This is really the only time he ever tries to bite though other then that he is great. The trainer i have is familiar with german shepherds. She does obedience classes, nose work, protection training, agility, and pulling work among other things. This is my first german shepherd so I dont have experience with the breed prior to owning my boy. We do a lot of reading though and what not. Like I said though besides the outside thing and play bite occasionally he doesnt bite at all. He definitely doesnt just get what he wants though. We always make him do wait at the door before going out or eating. He goes in his crate when he is told or his place. He stays and does leave it very well, etc.


----------



## Sabis mom (Mar 20, 2014)

Bri624 said:


> This is really the only time he ever tries to bite though other then that he is great. The trainer i have is familiar with german shepherds. She does obedience classes, nose work, protection training, agility, and pulling work among other things. This is my first german shepherd so I dont have experience with the breed prior to owning my boy. We do a lot of reading though and what not. Like I said though besides the outside thing and play bite occasionally he doesnt bite at all. He definitely doesnt just get what he wants though. We always make him do wait at the door before going out or eating. He goes in his crate when he is told or his place. He stays and does leave it very well, etc.


All of that is great, and if your trainer can deal with it then she should. But again your pup, however well behaved, is biting to prevent you taking him away from fun. This will escalate if not dealt with.


----------



## Apex1 (May 19, 2017)

Bump


----------



## tim_s_adams (Aug 9, 2017)

Bri624 said:


> This is really the only time he ever tries to bite though other then that he is great. The trainer i have is familiar with german shepherds. She does obedience classes, nose work, protection training, agility, and pulling work among other things. This is my first german shepherd so I dont have experience with the breed prior to owning my boy. We do a lot of reading though and what not. Like I said though besides the outside thing and play bite occasionally he doesnt bite at all. He definitely doesnt just get what he wants though. We always make him do wait at the door before going out or eating. He goes in his crate when he is told or his place. He stays and does leave it very well, etc.

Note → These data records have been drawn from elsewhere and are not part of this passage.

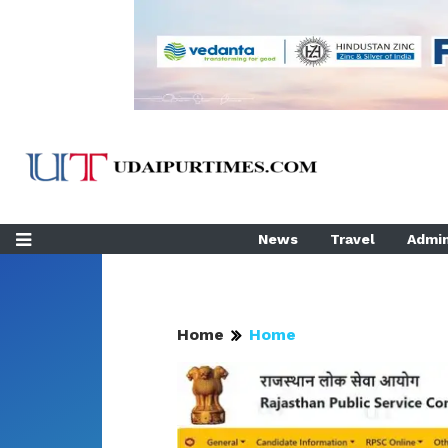
News
Travel
Admin
Home
Home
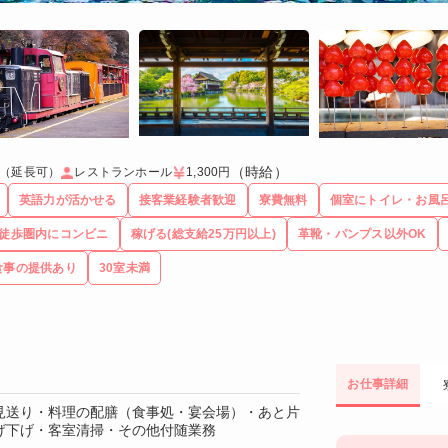
（時給）
月（延長可）
レストランホール
1,300円
英語力が活かせる
接客業経験者歓迎
寮費無料
個室にトイレ・お風
徒歩圏内にコンビニ
稼げる(総支給25万円以上)
革靴・パンプス以外OK
食事の提供あり
30室未満
お仕事詳細
見送り・料理の配膳（食事処・宴会場）・あと片
げ下げ・客室清掃・その他付随業務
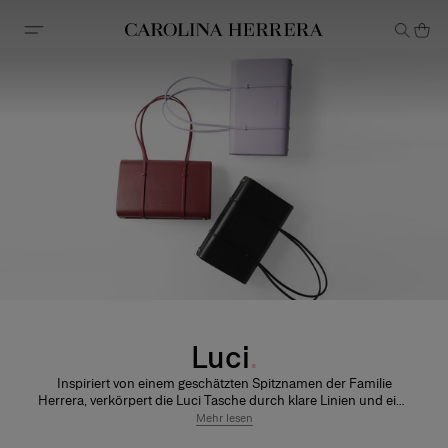
Erklärung zur Barrierefreiheit (Link)
Luci
Inspiriert von einem geschätzten Spitznamen der Familie
Herrera, verkörpert die Luci Tasche durch klare Linien und eine
raffinierte Silhouette dezente Eleganz. Sie wurde entworfen, um
Mehr lesen
Dich in jedem Moment zu begleiten, vom Tag bis in den Abend.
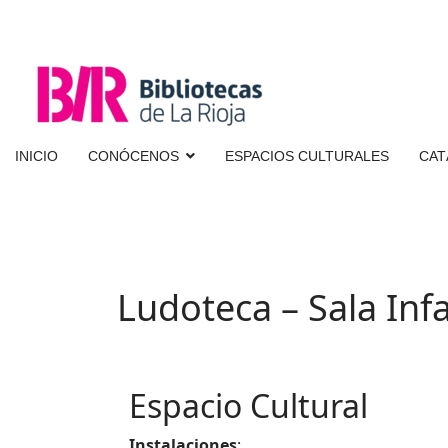
INICIO
CONÓCENOS
ESPACIOS CULTURALES
CAT
Ludoteca – Sala Infa
Espacio Cultural
Instalaciones
:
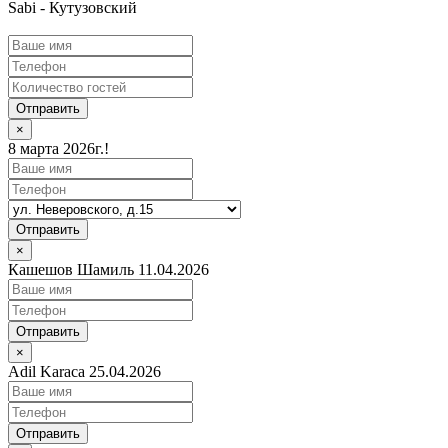
Sabi - Кутузовский
Отправить
×
8 марта 2026г.!
Отправить
×
Кашешов Шамиль 11.04.2026
Отправить
×
Adil Karaca 25.04.2026
Отправить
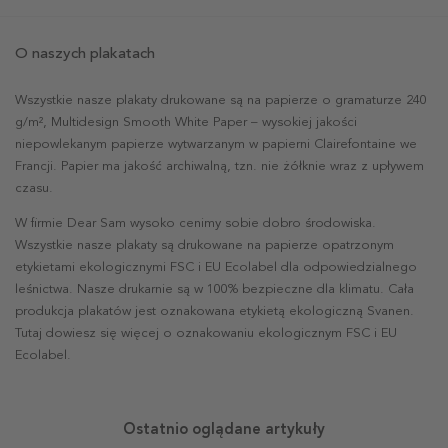
O naszych plakatach
Wszystkie nasze plakaty drukowane są na papierze o gramaturze 240
g/m², Multidesign Smooth White Paper – wysokiej jakości
niepowlekanym papierze wytwarzanym w papierni Clairefontaine we
Francji. Papier ma jakość archiwalną, tzn. nie żółknie wraz z upływem
czasu.
W firmie Dear Sam wysoko cenimy sobie dobro środowiska.
Wszystkie nasze plakaty są drukowane na papierze opatrzonym
etykietami ekologicznymi FSC i EU Ecolabel dla odpowiedzialnego
leśnictwa. Nasze drukarnie są w 100% bezpieczne dla klimatu. Cała
produkcja plakatów jest oznakowana etykietą ekologiczną Svanen.
Tutaj dowiesz się więcej o oznakowaniu ekologicznym FSC i EU
Ecolabel.
Ostatnio oglądane artykuły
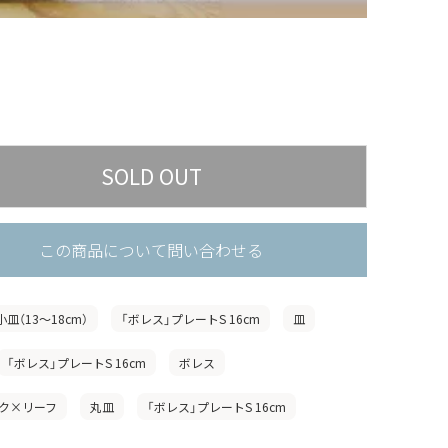
この商品について問い合わせる
小皿（13〜18cm）
「ボレス」プレートS 16cm
皿
「ボレス」プレートS 16cm
ボレス
ク×リーフ
丸皿
「ボレス」プレートS 16cm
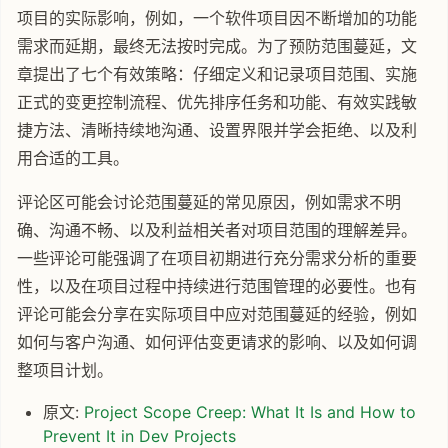
项目的实际影响，例如，一个软件项目因不断增加的功能
需求而延期，最终无法按时完成。为了预防范围蔓延，文
章提出了七个有效策略：仔细定义和记录项目范围、实施
正式的变更控制流程、优先排序任务和功能、有效实践敏
捷方法、清晰持续地沟通、设置界限并学会拒绝、以及利
用合适的工具。
评论区可能会讨论范围蔓延的常见原因，例如需求不明
确、沟通不畅、以及利益相关者对项目范围的理解差异。
一些评论可能强调了在项目初期进行充分需求分析的重要
性，以及在项目过程中持续进行范围管理的必要性。也有
评论可能会分享在实际项目中应对范围蔓延的经验，例如
如何与客户沟通、如何评估变更请求的影响、以及如何调
整项目计划。
原文:
Project Scope Creep: What It Is and How to
Prevent It in Dev Projects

Your comment here suggests that you're missing the point a little. ANYTIME your dog uses his teeth on you to get his way he's in charge. You need to put a stop to this behavior immediately, or as @Sabis mom pointed out it will escalate. IMHO if you can't end the behavior using the technique suggested by your trainer, find another technique or find another trainer. This is not so much a problem with the dog as it is a problem with your relationship with the dog.


----------



## Apex1 (May 19, 2017)

That's the point I hope others can drive home it's a relationship issue. If a correction escalates behavior what else do you have. A 10 minute long correction NO WAY. I quoted this from another member but it rings true for me.

Out of context 

"I know with a couple of mine, you can't fight with these dogs. You convince them its their idea and its solid forever. They're quick to learn and really motivated, but that doesn't mean something is actually trained. In general what I've liked doing is playing a lot in areas where there's distractions and teaching specific behaviors that need more focus away from them, then later the expectation of play makes distractions a lot easier. Think about this, see if it makes sense. Think of your voice as a correction and if a correction doesn't work, what can you do? Go to a bigger correction. That's how you pick a fight and then you're in a position of having to win that fight."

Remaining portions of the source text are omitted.